Mayor Joe Hogsett (D) asked for roughly $14 million to pay for the road repairs, in addition to the $88 million already budgeted for infrastructure work in 2018. DPW Director Dan Parker has said that if the city-county council doesn’t approve the mayor's spending proposal, the agency may have to cut back on the number of repairs it does.
Ahead of Wednesday’s meeting, City-County Councilor Marilyn Pfisterer said she wants clarity on DPW’s plans for the money, namely, where and how the money will be spent and the exact process the agency is using to replace potholes. She pointed to highly scrutinized images of crews throwing asphalt into potholes that are filled with water as being a waste of taxpayer dollars.
“There’s no sense in frittering away $14 million on something that is not being done thoughtfully,” Pfisterer said.
Another concern frequently brought up is DPW’s selection process of what roads are repaired and when. Warren Stokes, a DPW spokesperson, said the agency prioritizes which roads are fixed according to how much traffic it has, and the type of traffic it has.
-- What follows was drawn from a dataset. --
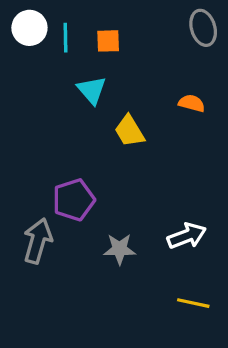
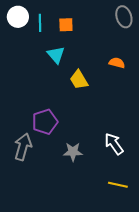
white arrow: (187, 236) -> (114, 144), turned -105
“Meridian, College Avenue, those are the type streets that we’re looking at. That’s because not only are a lot of folks using it to get back and forth from work, but a lot of emergency vehicles are using those and a lot of hospitals are located near major thoroughfares,” Stokes said.
Stokes said he couldn’t speak to what type of consequences a no vote on the mayor’s proposal would have on agency repairs, but did speak to the importance the mayor’s emergency declaration currently has. The agency’s current pothole blitz was prompted by the mayor’s emergency declaration, so technically DPW is already spending the money. Stokes said not only is that money currently allowing the agency to conduct the blitz, but it’s also allowing the agency to keep the blitz going for much longer than a normal blitz.
“We’re going to keep using hot mix. We’re going to keep strip patching. The plan is to go maybe four to five weeks just until we get to the spring and we can really start construction season,” Stokes said.
Wednesday's meeting is a proposal introduction of the measure for $14.5 million for the roads. It will then move to the Public Works Committee, and debated during a meeting Thursday night. The public will be able to comment at that time. If it passes the committee, the vote will likely occur during the full council meeting on March 12.